*** Opening of MATERIAL SUPPLIED ***

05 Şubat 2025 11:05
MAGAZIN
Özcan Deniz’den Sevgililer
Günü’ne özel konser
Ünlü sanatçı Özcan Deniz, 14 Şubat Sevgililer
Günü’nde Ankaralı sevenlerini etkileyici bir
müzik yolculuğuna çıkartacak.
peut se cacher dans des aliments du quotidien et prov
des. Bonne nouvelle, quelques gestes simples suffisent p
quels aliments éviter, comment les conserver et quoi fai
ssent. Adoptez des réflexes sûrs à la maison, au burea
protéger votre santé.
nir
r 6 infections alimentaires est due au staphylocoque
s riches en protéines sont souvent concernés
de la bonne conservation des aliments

*** Close of MATERIAL SUPPLIED ***
*** Opening of MATERIAL SUPPLIED ***

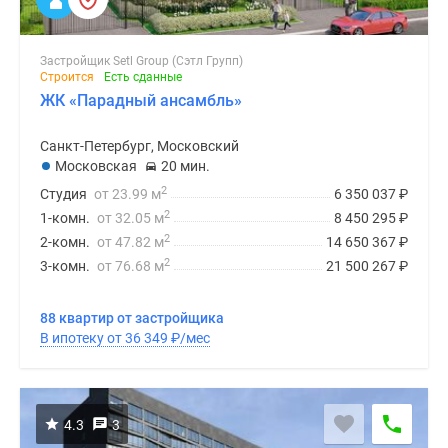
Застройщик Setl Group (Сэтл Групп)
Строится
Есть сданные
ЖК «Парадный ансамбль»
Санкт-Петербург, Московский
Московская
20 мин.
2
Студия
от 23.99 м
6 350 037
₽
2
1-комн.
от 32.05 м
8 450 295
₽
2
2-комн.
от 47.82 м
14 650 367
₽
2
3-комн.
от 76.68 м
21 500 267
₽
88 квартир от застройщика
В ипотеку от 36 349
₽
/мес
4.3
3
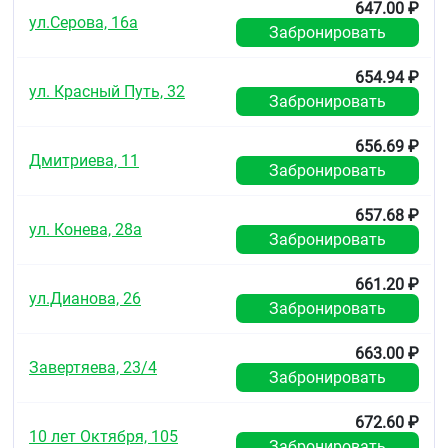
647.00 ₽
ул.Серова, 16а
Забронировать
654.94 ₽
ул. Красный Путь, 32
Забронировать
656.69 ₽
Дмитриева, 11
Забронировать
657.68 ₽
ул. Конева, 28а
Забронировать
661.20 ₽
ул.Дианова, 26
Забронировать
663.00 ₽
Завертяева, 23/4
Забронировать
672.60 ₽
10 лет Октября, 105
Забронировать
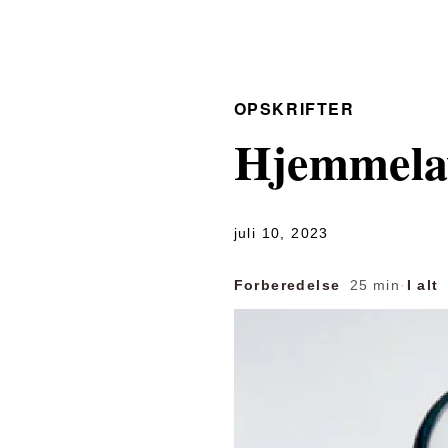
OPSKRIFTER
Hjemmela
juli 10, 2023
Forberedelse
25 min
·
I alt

*** Close of MATERIAL SUPPLIED ***
*** Opening of MATERIAL SUPPLIED ***

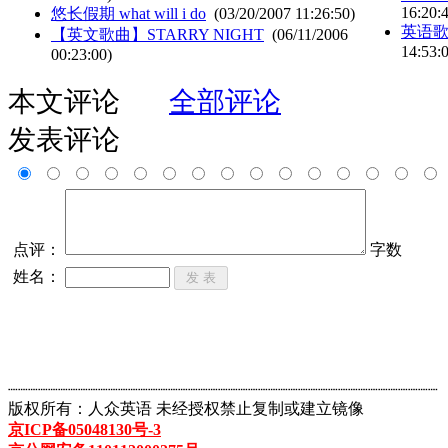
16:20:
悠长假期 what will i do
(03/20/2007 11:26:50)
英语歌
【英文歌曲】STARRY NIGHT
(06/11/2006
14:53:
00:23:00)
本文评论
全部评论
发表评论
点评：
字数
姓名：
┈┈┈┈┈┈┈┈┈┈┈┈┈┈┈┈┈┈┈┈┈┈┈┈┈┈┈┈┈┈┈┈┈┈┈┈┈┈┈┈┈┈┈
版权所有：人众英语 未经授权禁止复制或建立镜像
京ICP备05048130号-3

*** Close of MATERIAL SUPPLIED ***

YOUR OBJECTIVE →
Wherever the string "Deniz" appears in a line of the records, copy that line.

COMPLETED EXERCISE →
Özcan Deniz’den Sevgililer
Ünlü sanatçı Özcan Deniz, 14 Şubat Sevgililer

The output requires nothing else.